● What is expected
Will you output the entries below exactly, skipping every image they contain?

● Input for this task
━━━━━━━━━━

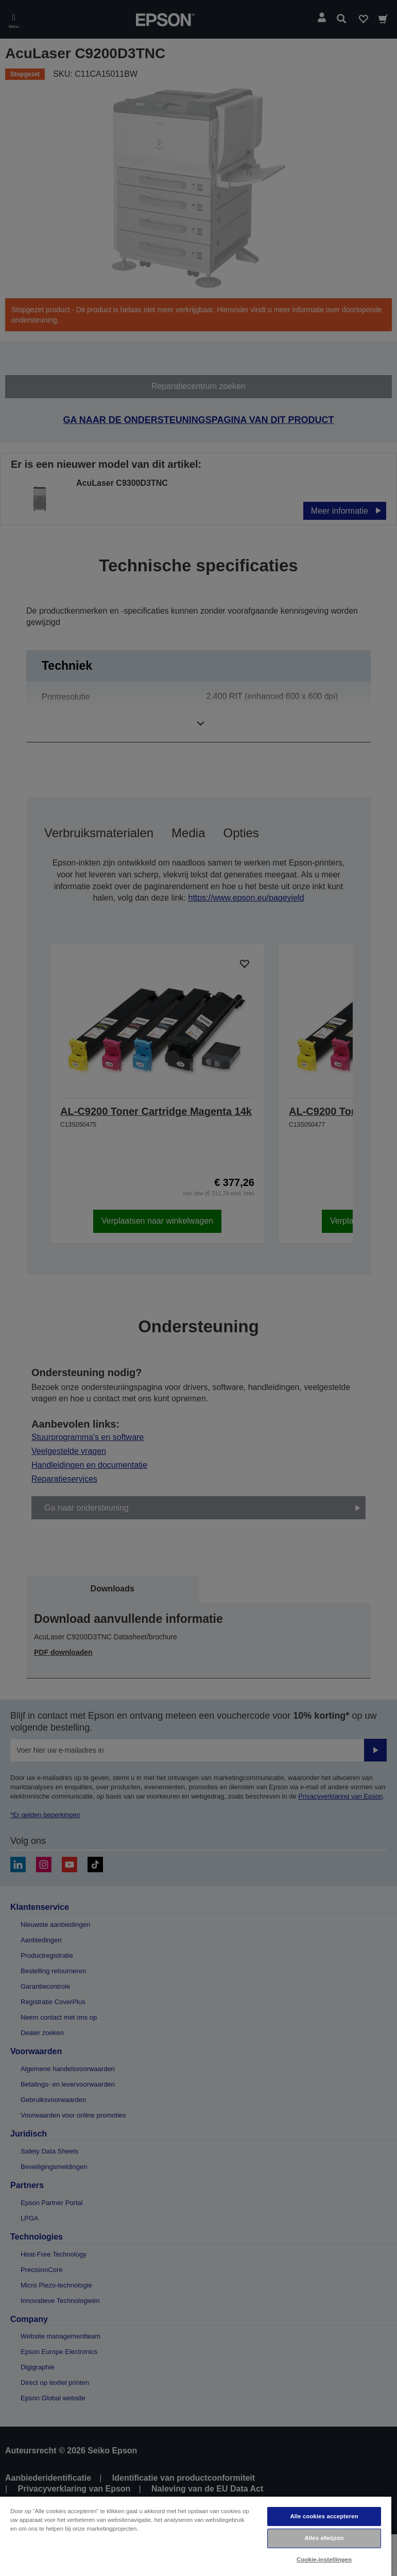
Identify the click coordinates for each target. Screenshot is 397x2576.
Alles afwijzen (323, 2538)
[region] (195, 2536)
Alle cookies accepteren (324, 2516)
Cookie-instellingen (324, 2559)
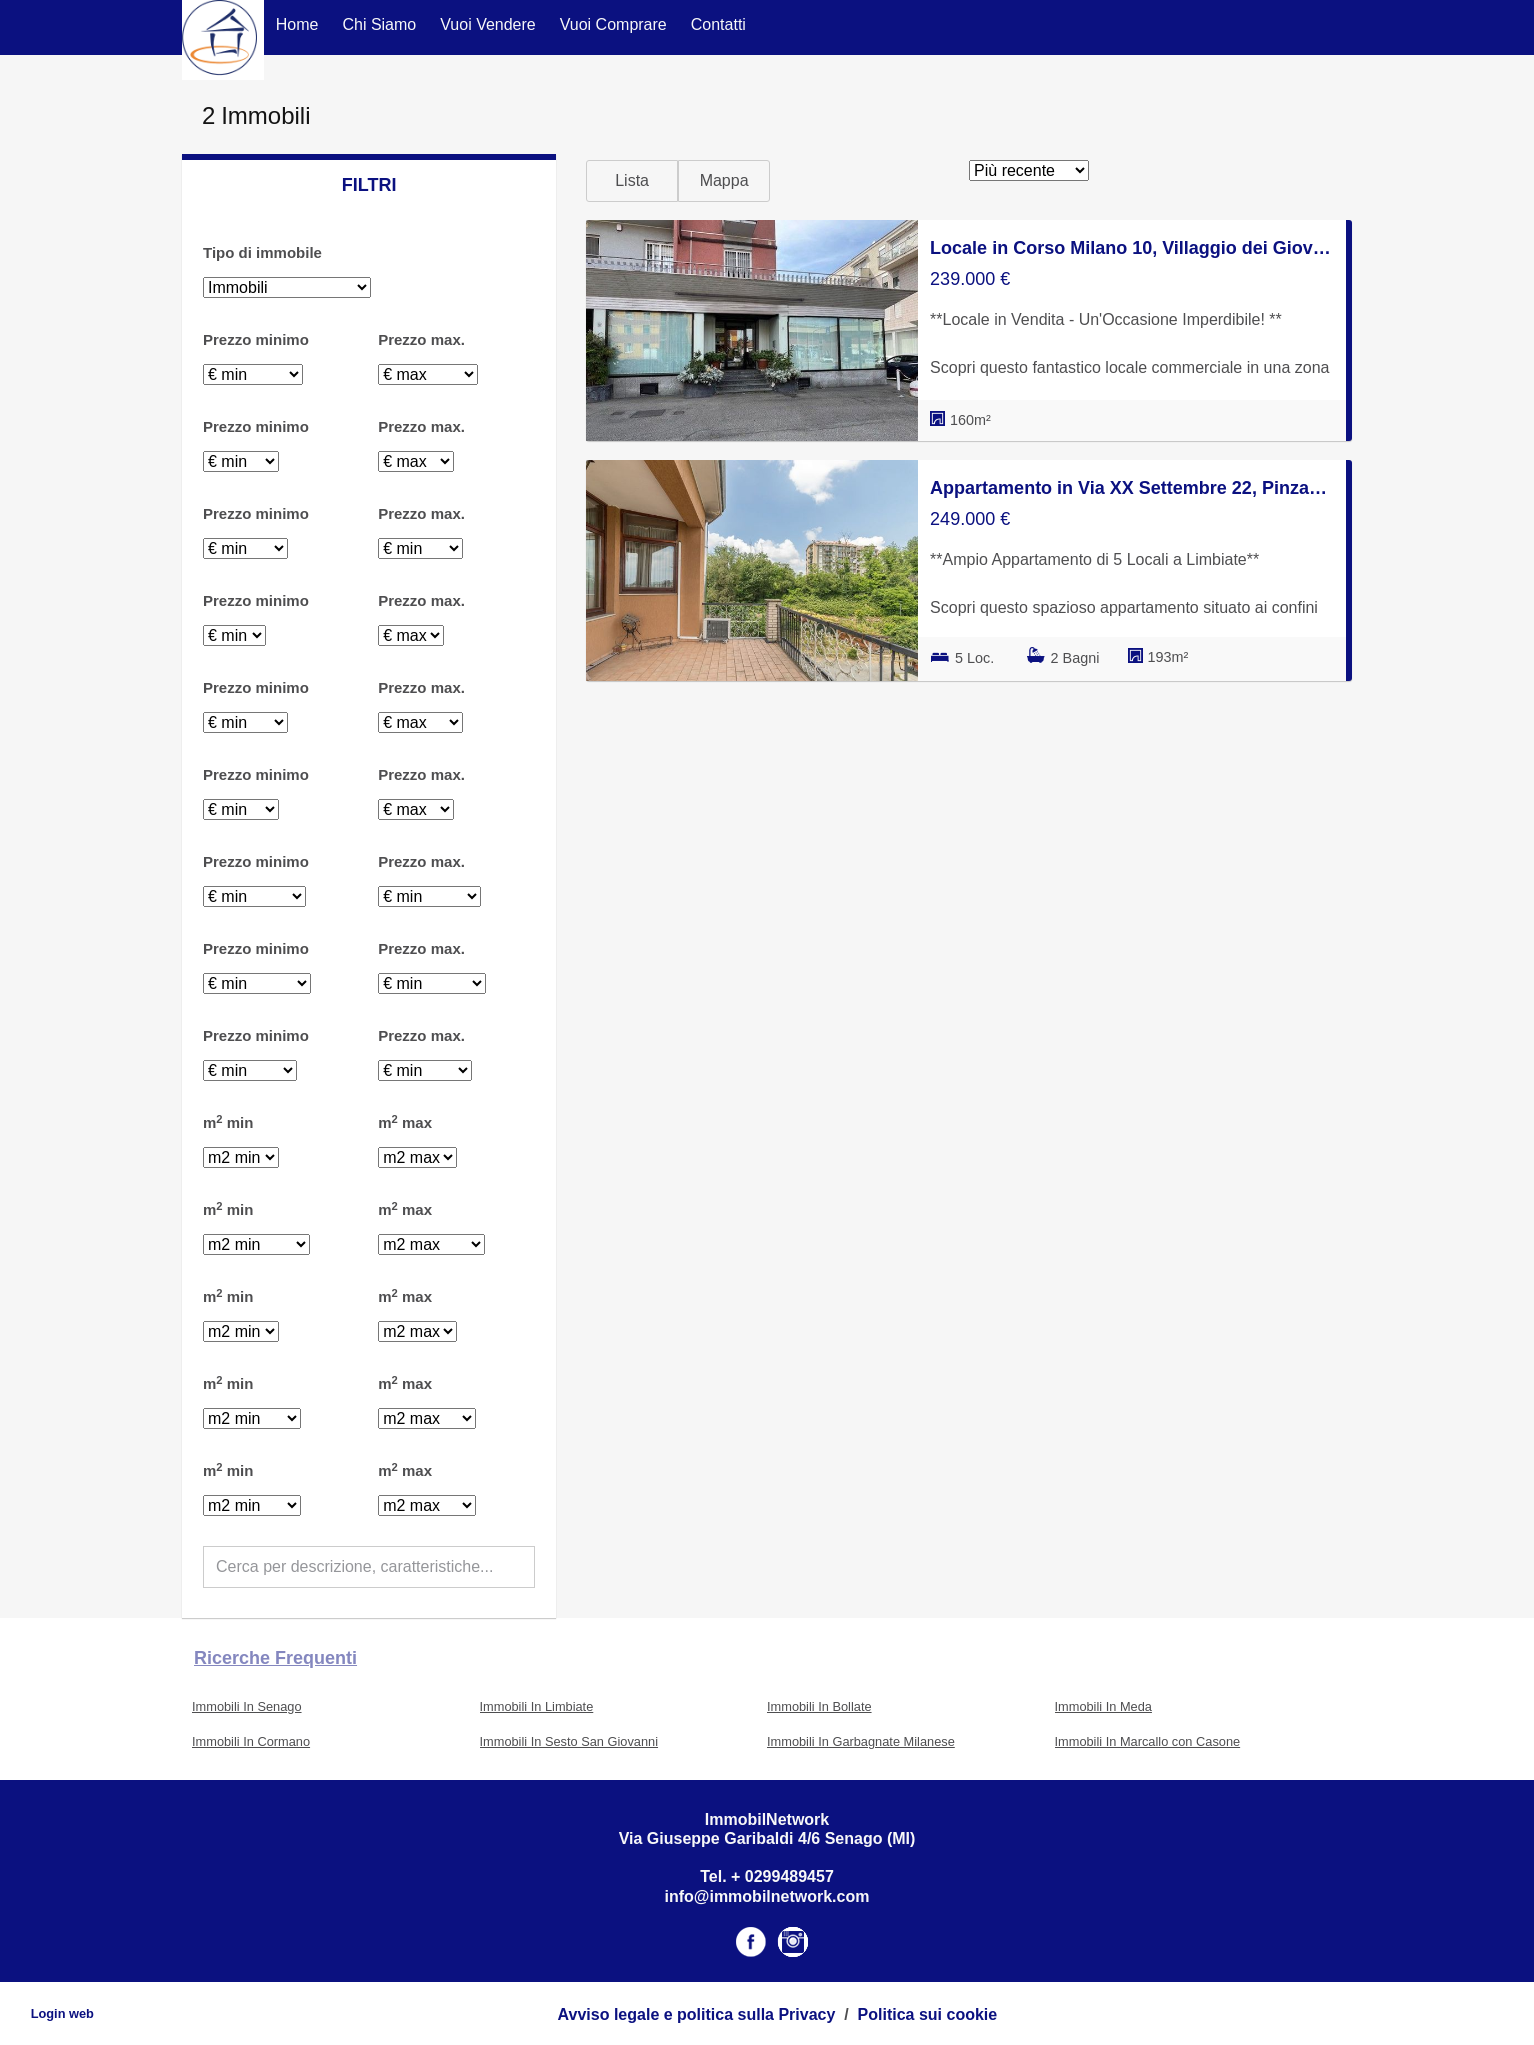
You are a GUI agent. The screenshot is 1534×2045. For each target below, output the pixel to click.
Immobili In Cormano (251, 1741)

━━━━━━━━━━

● Problem solution
Identify the click coordinates for each target. Screenshot is 397x2576.
Alles afwijzen (323, 2538)
[region] (195, 2536)
Alle cookies accepteren (324, 2516)
Cookie-instellingen (324, 2559)
You are a GUI agent. The screenshot is 1534×2045. For each target below, output the pixel to click.
Immobili In Cormano (251, 1741)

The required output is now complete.